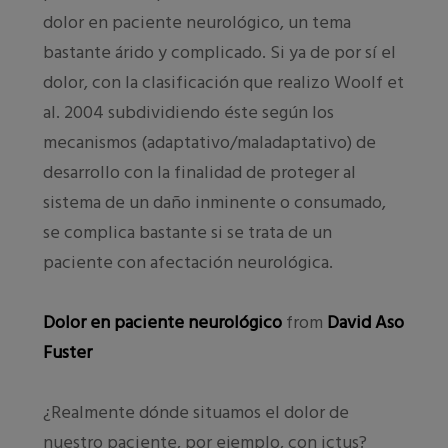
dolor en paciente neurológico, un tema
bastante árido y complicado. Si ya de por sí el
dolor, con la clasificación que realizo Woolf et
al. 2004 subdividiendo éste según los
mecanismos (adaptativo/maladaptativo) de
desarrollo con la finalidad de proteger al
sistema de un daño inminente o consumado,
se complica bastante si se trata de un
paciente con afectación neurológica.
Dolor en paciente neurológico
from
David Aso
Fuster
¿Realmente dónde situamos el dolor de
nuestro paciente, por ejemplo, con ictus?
..........
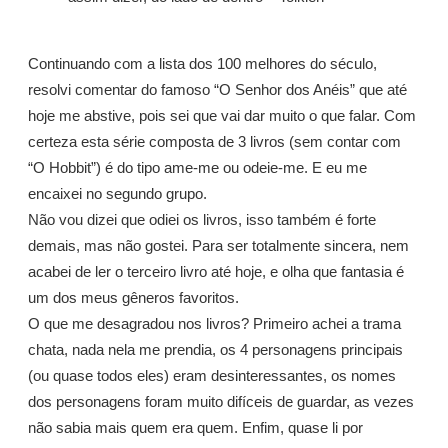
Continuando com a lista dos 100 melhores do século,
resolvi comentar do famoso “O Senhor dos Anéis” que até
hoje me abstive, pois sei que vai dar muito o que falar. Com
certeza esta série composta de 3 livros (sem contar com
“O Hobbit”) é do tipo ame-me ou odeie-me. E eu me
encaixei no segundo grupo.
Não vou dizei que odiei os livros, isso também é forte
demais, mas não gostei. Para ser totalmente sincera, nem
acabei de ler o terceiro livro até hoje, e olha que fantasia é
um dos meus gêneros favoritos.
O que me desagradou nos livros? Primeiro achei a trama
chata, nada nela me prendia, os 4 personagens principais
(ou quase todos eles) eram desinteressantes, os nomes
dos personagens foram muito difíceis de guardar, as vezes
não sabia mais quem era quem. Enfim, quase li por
..........
_ABOUT THIS EXERCISE_
Check each line of the records for the word "livros", then state how many lines have it, as a number only.

_SOLUTION TO THIS PROBLEM_
3